Sunday 8 April 2012

GATZ

Having just recovered from the theatrical experience of a lifetime, I figure I should try to explain just how truly cool The Elevator Repair Service's GATZ is.  Which might be a little futile, since tickets were sold out the day it came back to The Public Theater and it hardly needs more accolades, but I'll still make a go of it.

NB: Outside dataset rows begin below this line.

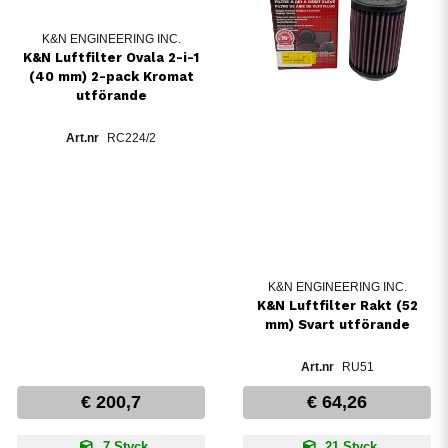
K&N ENGINEERING INC.
K&N Luftfilter Ovala 2-i-1
(40 mm) 2-pack Kromat
utförande
RC224/2
K&N ENGINEERING INC.
K&N Luftfilter Rakt (52
mm) Svart utförande
RU51
€ 200,7
€ 64,26
7 Styck
21 Styck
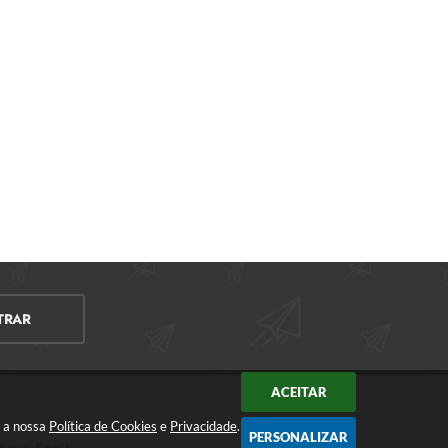
TRAR
ACEITAR
m a nossa
Política de Cookies
e
Privacidade
.
PERSONALIZAR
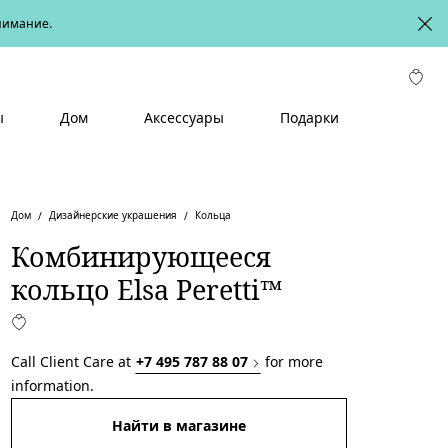
онимание.
ы
Дом
Аксессуары
Подарки
Дом
Дизайнерские украшения
Кольца
Комбинирующееся
кольцо Elsa Peretti™
Call Client Care at
+7 495 787 88 07
for more
information.
Найти в магазине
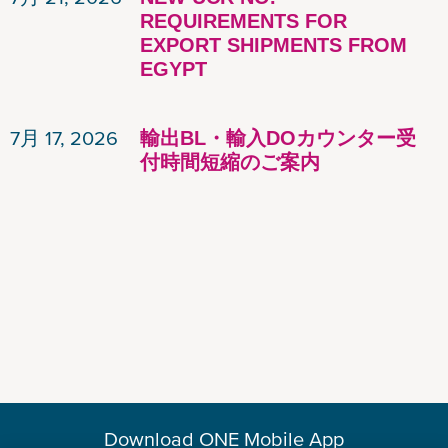
REQUIREMENTS FOR
EXPORT SHIPMENTS FROM
EGYPT
7月 17, 2026
輸出BL・輸入DOカウンター受
付時間短縮のご案内
Download ONE Mobile App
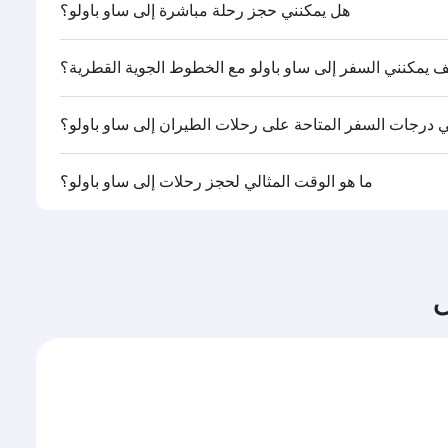
هل يمكنني حجز رحلة مباشرة إلى ساو باولو؟
ولها.
 يمكنني السفر إلى ساو باولو مع الخطوط الجوية القطرية؟
ات الخطوط الجوية القطرية. كما تصل رحلاتنا إلى أكثر من 150 وجهة عن طريق الدوحة، مع توفر رحلات ربط سلسة ومريحة في مطار حمد
 درجات السفر المتاحة على رحلات الطيران إلى ساو باولو؟
القطرية تشغيلها، يمكنك السفر على متن درجة رجال الأعمال
ما هو الوقت المثالي لحجز رحلات إلى ساو باولو؟
ات السفر المتاحة عليها قد تختلف باختلاف الرحلات أو
م، وحجم الإقبال على المسار وفئات السفر المتاحة.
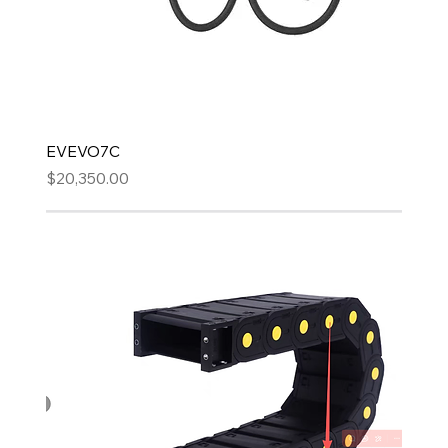
EVEVO7C
Precio
$20,350.00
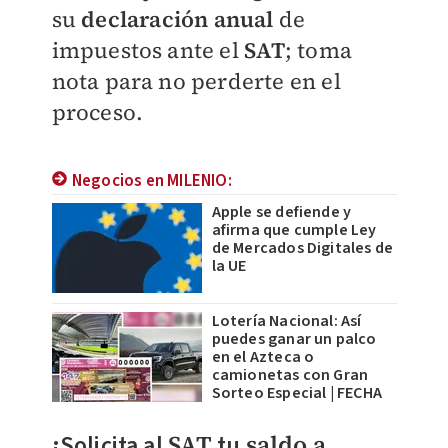
su
declaración anual
de
impuestos ante el
SAT
; toma
nota para no perderte en el
proceso.
Negocios en MILENIO:
Apple se defiende y
afirma que cumple Ley
de Mercados Digitales de
la UE
Lotería Nacional: Así
puedes ganar un palco
en el Azteca o
camionetas con Gran
Sorteo Especial | FECHA
¡Solicita al
SAT
tu
saldo a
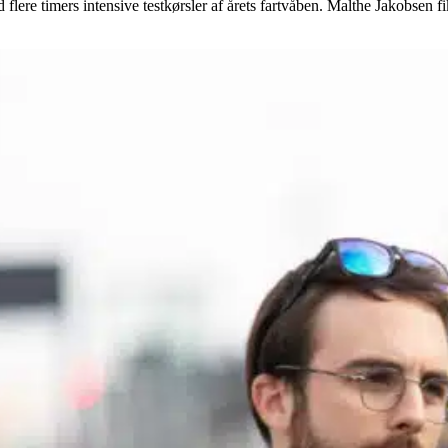
ere timers intensive testkørsler af årets fartvåben. Malthe Jakobsen fik 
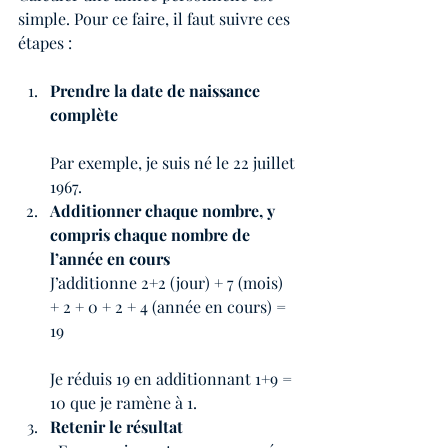
simple. Pour ce faire, il faut suivre ces 
étapes :
Prendre la date de naissance 
complète
Par exemple, je suis né le 22 juillet 
1967.
Additionner chaque nombre, y 
compris chaque nombre de 
l’année en cours 
J’additionne 2+2 (jour) + 7 (mois)  
+ 2 + 0 + 2 + 4 (année en cours) = 
19 
Je réduis 19 en additionnant 1+9 = 
10 que je ramène à 1. 
Retenir le résultat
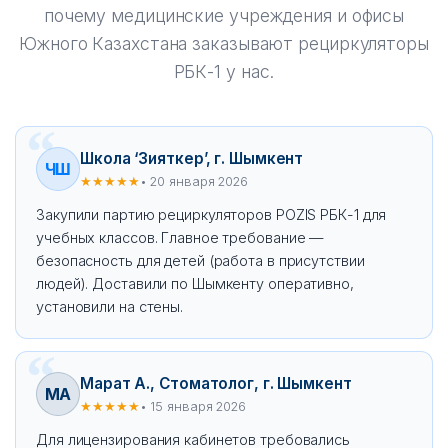
почему медицинские учреждения и офисы
Южного Казахстана заказывают рециркуляторы
РБК-1 у нас.
Школа ‘Зияткер’, г. Шымкент
ЧШ
★★★★★
• 20 января 2026
Закупили партию рециркуляторов POZIS РБК-1 для
учебных классов. Главное требование —
безопасность для детей (работа в присутствии
людей). Доставили по Шымкенту оперативно,
установили на стены.
Марат А., Стоматолог, г. Шымкент
МА
★★★★★
• 15 января 2026
Для лицензирования кабинетов требовались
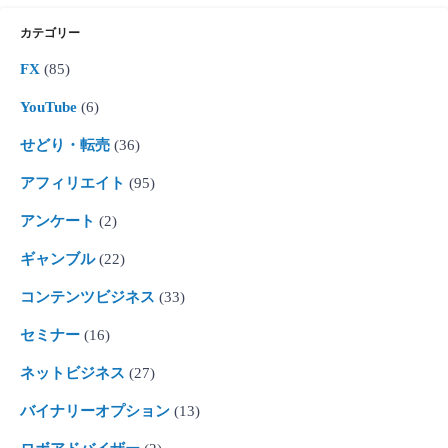
カテゴリー
FX
(85)
YouTube
(6)
せどり・転売
(36)
アフィリエイト
(95)
アンケート
(2)
ギャンブル
(22)
コンテンツビジネス
(33)
セミナー
(16)
ネットビジネス
(27)
バイナリーオプション
(13)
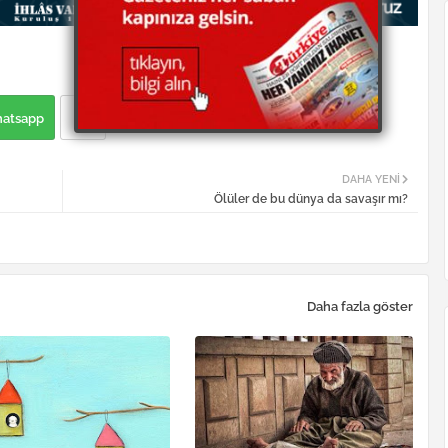
atsapp
DAHA YENI
Ölüler de bu dünya da savaşır mı?
Daha fazla göster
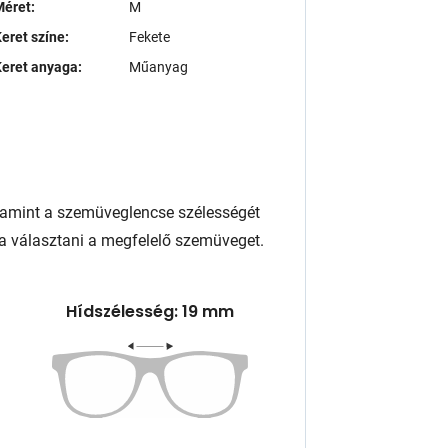
éret:
M
eret színe:
Fekete
eret anyaga:
Műanyag
lamint a szemüveglencse szélességét
a választani a megfelelő szemüveget.
Hídszélesség: 19 mm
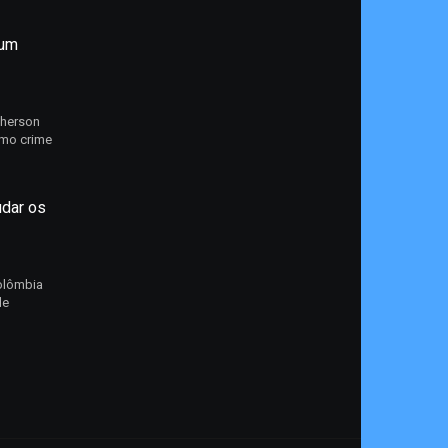
 um
Kherson
omo crime
udar os
Colômbia
de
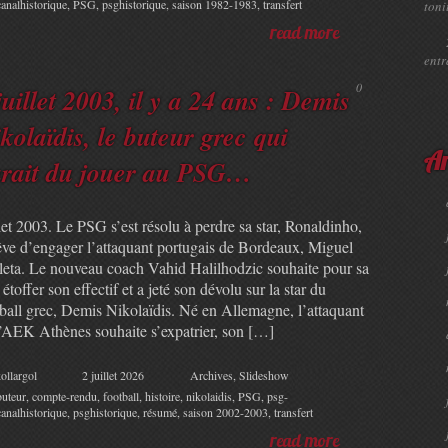
canalhistorique
,
PSG
,
psghistorique
,
saison 1982-1983
,
transfert
toni
read more
ent
0
juillet 2003, il y a 24 ans : Demis
kolaïdis, le buteur grec qui
Ar
rait du jouer au PSG…
let 2003. Le PSG s’est résolu à perdre sa star, Ronaldinho,
rêve d’engager l’attaquant portugais de Bordeaux, Miguel
leta. Le nouveau coach Vahid Halilhodzic souhaite pour sa
 étoffer son effectif et a jeté son dévolu sur la star du
tball grec, Demis Nikolaïdis. Né en Allemagne, l’attaquant
l’AEK Athènes souhaite s’expatrier, son […]
ollargol
2 juillet 2026
Archives
,
Slideshow
buteur
,
compte-rendu
,
football
,
histoire
,
nikolaidis
,
PSG
,
psg-
canalhistorique
,
psghistorique
,
résumé
,
saison 2002-2003
,
transfert
read more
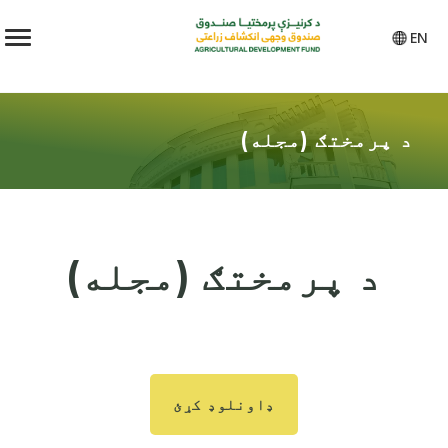
EN
د پرمختګ (مجله)
د پرمختګ (مجله)
ډاونلوډ کړئ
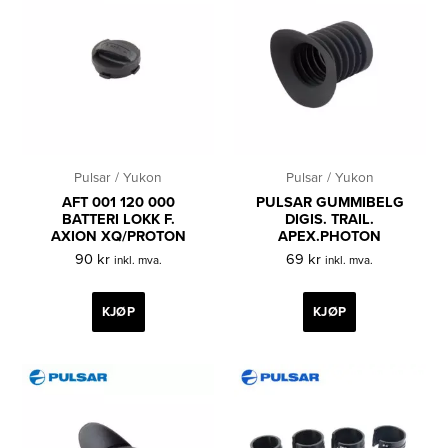
Pulsar / Yukon
Pulsar / Yukon
AFT 001 120 000
PULSAR GUMMIBELG
BATTERI LOKK F.
DIGIS. TRAIL.
AXION XQ/PROTON
APEX.PHOTON
90
kr
69
kr
inkl. mva.
inkl. mva.
KJØP
KJØP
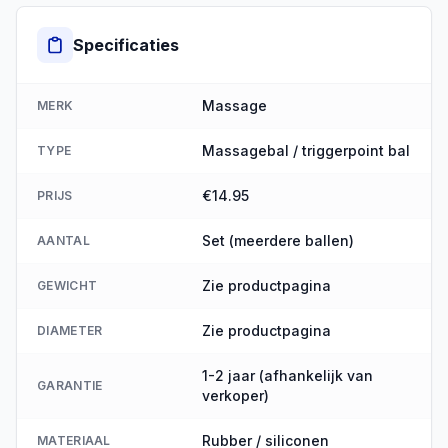
Specificaties
Massage
MERK
Massagebal / triggerpoint bal
TYPE
€14.95
PRIJS
Set (meerdere ballen)
AANTAL
Zie productpagina
GEWICHT
Zie productpagina
DIAMETER
1-2 jaar (afhankelijk van
GARANTIE
verkoper)
Rubber / siliconen
MATERIAAL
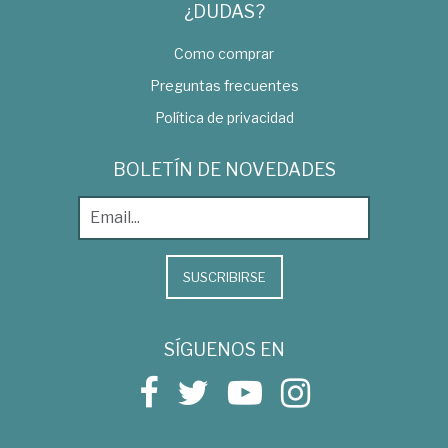
¿DUDAS?
Como comprar
Preguntas frecuentes
Política de privacidad
BOLETÍN DE NOVEDADES
SUSCRIBIRSE
SÍGUENOS EN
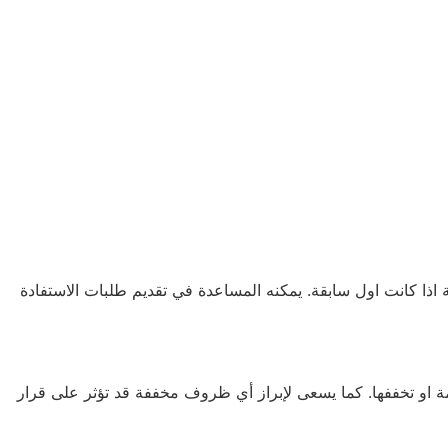
اذا كانت اول سابقة. يمكنه المساعدة في تقديم طلبات الاستفادة
همة او تخففها. كما يسعى لإبراز أي ظروف مخففة قد تؤثر على قرار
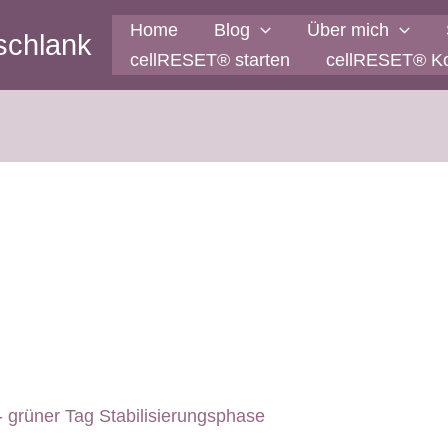
Home
Blog
Über mich
schlank
cellRESET® starten
cellRESET® K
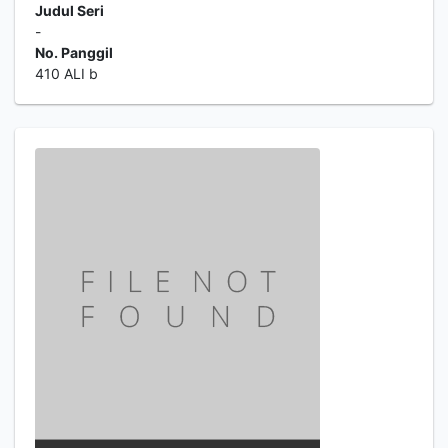
Judul Seri
-
No. Panggil
410 ALI b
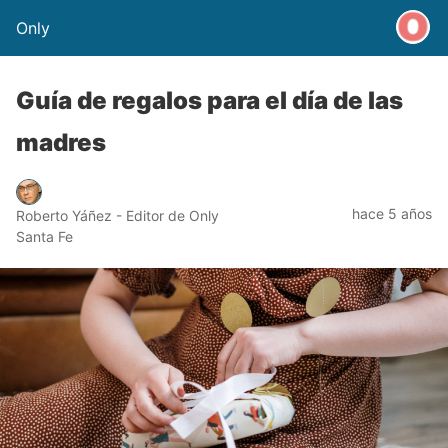
Only
Guía de regalos para el día de las
madres
hace 5 años
Roberto Yáñez - Editor de Only
Santa Fe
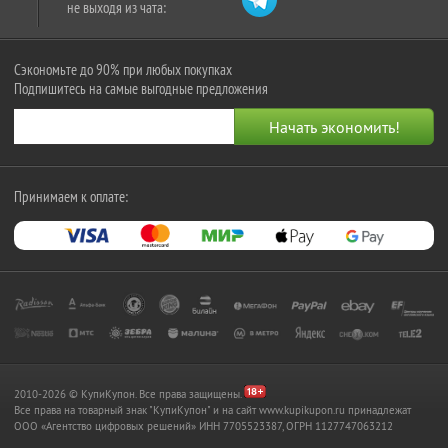
не выходя из чата:
Сэкономьте до 90% при любых покупках
Подпишитесь на самые выгодные предложения
Принимаем к оплате:
2010-2026 © КупиКупон. Все права защищены.
Все права на товарный знак "КупиКупон" и на сайт www.kupikupon.ru принадлежат
OOO «Агентство цифровых решений» ИНН 7705523387, ОГРН 1127747063212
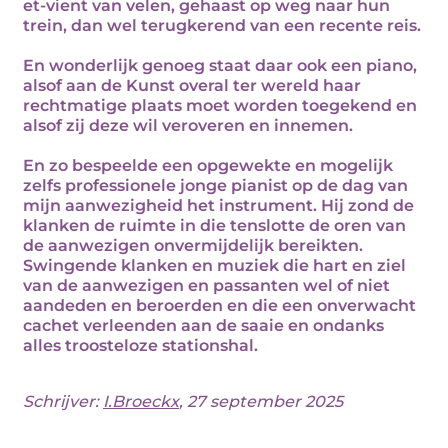
et-vient van velen, gehaast op weg naar hun
trein, dan wel terugkerend van een recente reis.
En wonderlijk genoeg staat daar ook een piano,
alsof aan de Kunst overal ter wereld haar
rechtmatige plaats moet worden toegekend en
alsof zij deze wil veroveren en innemen.
En zo bespeelde een opgewekte en mogelijk
zelfs professionele jonge pianist op de dag van
mijn aanwezigheid het instrument. Hij zond de
klanken de ruimte in die tenslotte de oren van
de aanwezigen onvermijdelijk bereikten.
Swingende klanken en muziek die hart en ziel
van de aanwezigen en passanten wel of niet
aandeden en beroerden en die een onverwacht
cachet verleenden aan de saaie en ondanks
alles troosteloze stationshal.
Schrijver:
I.Broeckx
, 27 september 2025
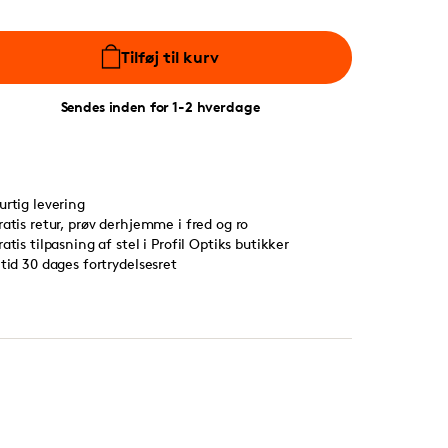
Tilføj til kurv
Sendes inden for 1-2 hverdage
urtig levering
ratis retur, prøv derhjemme i fred og ro
ratis tilpasning af stel i Profil Optiks butikker
ltid 30 dages fortrydelsesret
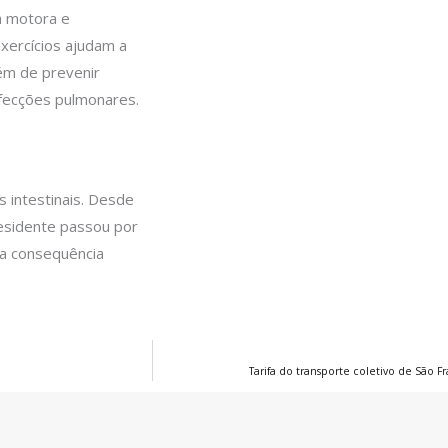
a motora e
exercícios ajudam a
ém de prevenir
fecções pulmonares.
s intestinais. Desde
residente passou por
ma consequência
Tarifa do transporte coletivo de São Fra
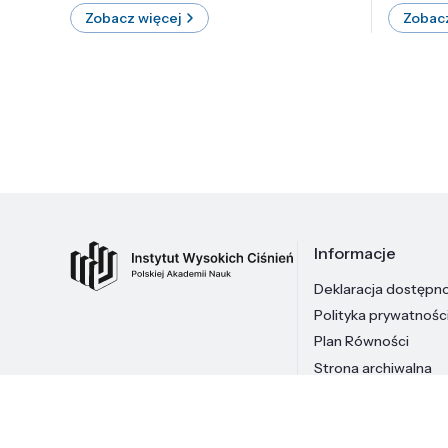
Zobacz więcej
Zobacz
Informacje
Deklaracja dostępn
Polityka prywatnośc
Plan Równości
Strona archiwalna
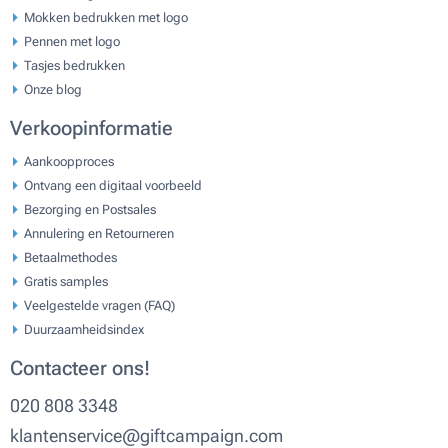
Mokken bedrukken met logo
Pennen met logo
Tasjes bedrukken
Onze blog
Verkoopinformatie
Aankoopproces
Ontvang een digitaal voorbeeld
Bezorging en Postsales
Annulering en Retourneren
Betaalmethodes
Gratis samples
Veelgestelde vragen (FAQ)
Duurzaamheidsindex
Contacteer ons!
020 808 3348
klantenservice@giftcampaign.com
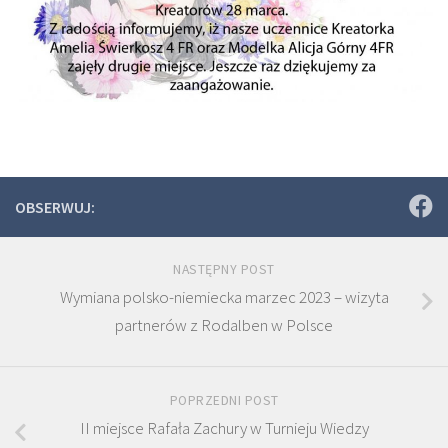
OBSERWUJ:
NASTĘPNY POST
Wymiana polsko-niemiecka marzec 2023 – wizyta
partnerów z Rodalben w Polsce
POPRZEDNI POST
II miejsce Rafała Zachury w Turnieju Wiedzy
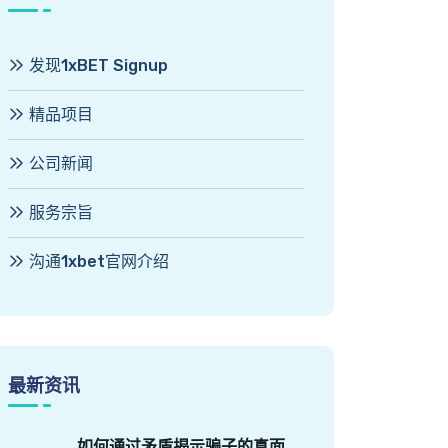
发现1xBET Signup
精品项目
公司新闻
服务宗旨
沟通1xbet官网介绍
最新资讯
如何通过矛盾揭示骗子的真面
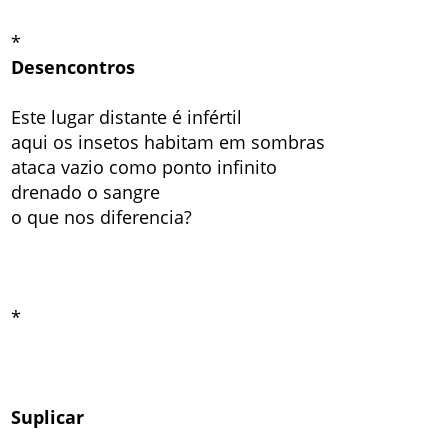
*
Desencontros
Este lugar distante é infértil
aqui os insetos habitam em sombras
ataca vazio como ponto infinito
drenado o sangre
o que nos diferencia?
*
Suplicar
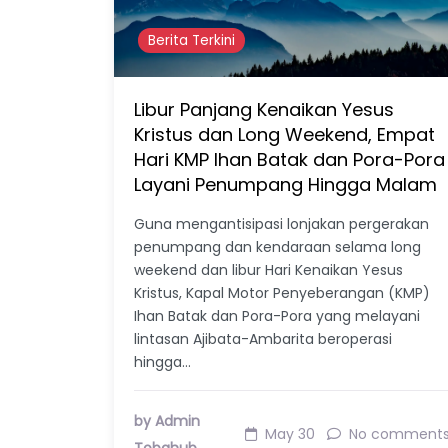
Berita Terkini
Libur Panjang Kenaikan Yesus
Kristus dan Long Weekend, Empat
Hari KMP Ihan Batak dan Pora-Pora
Layani Penumpang Hingga Malam
Guna mengantisipasi lonjakan pergerakan
penumpang dan kendaraan selama long
weekend dan libur Hari Kenaikan Yesus
Kristus, Kapal Motor Penyeberangan (KMP)
Ihan Batak dan Pora-Pora yang melayani
lintasan Ajibata-Ambarita beroperasi
hingga…
by Admin
May 30
No comment
Tobahub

This is a theatrical endurance test.  My back still hurts from sitting in the Newman Theater's rather uncomfortable seats.  The audience sits down at 3 PM and the play is over at around 11 PM.  That includes two intermissions and a dinner break (I went to the B Bar & Grill, which was delicious), but that's still really freaking long.  But it is so worth it.  Set in an grimy, dingy office, the play begins with a man sitting down to his desk, discovering his computer isn't working, finding a copy of Fitzgerald's book, and beginning to read.  As he continues to read, the other people in his office begin to fall into place as the character from the novel.  As the play progresses, it seems that the text begins to take over and it becomes hard to tell who's in charge: the people populating the world of this office or Fitzgerald's meticulously chosen words.  Slowly but surely the evidence that this is an office is taken away, and by the time the narrator gets to the last chapter the files and computers that cluttered the desks have been whisked away, leaving Nick alone with the text.  Quite frankly, it's somewhat disturbing.  The light has faded to a blue gray, the sound design is gone (the technician/actor leaves after discharging his roles as various NYC people, Michalis, and the Lutheran Minister) and much of the furniture has been removed.  It's remarkably unsettling, but you can't take your eyes off the stage in much the same way that the people of the Ash Heaps are transfixed by the accident that kills Myrtle Wilson.  It is truly remarkable.  Only Fitzgerald's text remains.  And that is the only text involved in this production.  It is ostensibly a live action audiobook.  True, other things are said on stage, but they are not audible and gradually the tasks of the office stop intruding as everyone gets wrapped up in playing their parts.  The only complaint I might make about the productions regards Jordan, who takes her epithet "jaunty" very seriously which renders her performance somewhat robotic, but truly this production was remarkable.

Also, the actor who plays Nick has all 49,000 words of the text memorized.  It makes you want to cry out to the skies "What is this madness!?", right?